Ulbrich is anticipating a seamless transition. "Owa is maybe not quite as quick, but he has, like, animal strength," the coach said.

Kenny Orjioke, Aaron Wallace and Deon Hollins are competing for playing time at outside linebacker and are all expected to contribute.

Ulbrich anticipates that his schemes will have some effect, but that a lot of the Bruins' production will come from raw ability.

"The stuff I can't coach is that first step," Ulbrich said.

Hollins credits obsessive film study. "Any small key I see before the snap of the ball is the biggest thing in pass rushing," he said.

Orjioke agreed, adding, "There are different tendencies offensive players have. The experience you gain has a huge impact on how you play. There are things I see that I didn't see before.
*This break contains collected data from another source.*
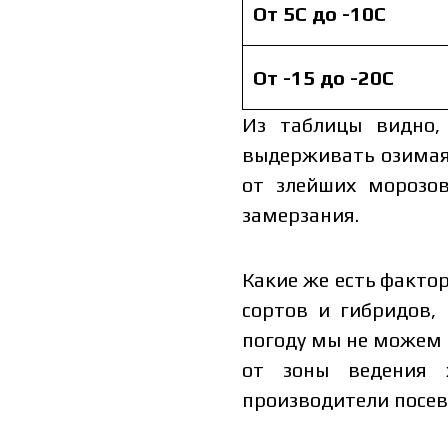
От 5С до -10С
От -15 до -20С
Из таблицы видно,
выдерживать озимая 
от злейших морозо
замерзания.
Какие же есть факто
сортов и гибридов,
погоду мы не можем 
от зоны ведения х
производители посев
My vision has broadened."

Still, Ulbrich said, you either are a pass rusher or not. The key, usually, is beating an offensive tackle.

UCLA likes its chances.

"A guy like Deon Hollins, I'd like to take credit for that, but there is no way I could," Ulbrich said. "He's special. There are going to be a lot of offensive tackles who will be scared of him.

"Aaron Wallace can bend and turn to get around tackles. Kenny Orjioke is erratic, spastical almost, which can also freak out tackles. We got a guy in Owa who can really take advantage of a tackle who doesn't have a whole lot of butt."

Bottom line for the Bruins' pass rush: Beat a tackle, make a tackle.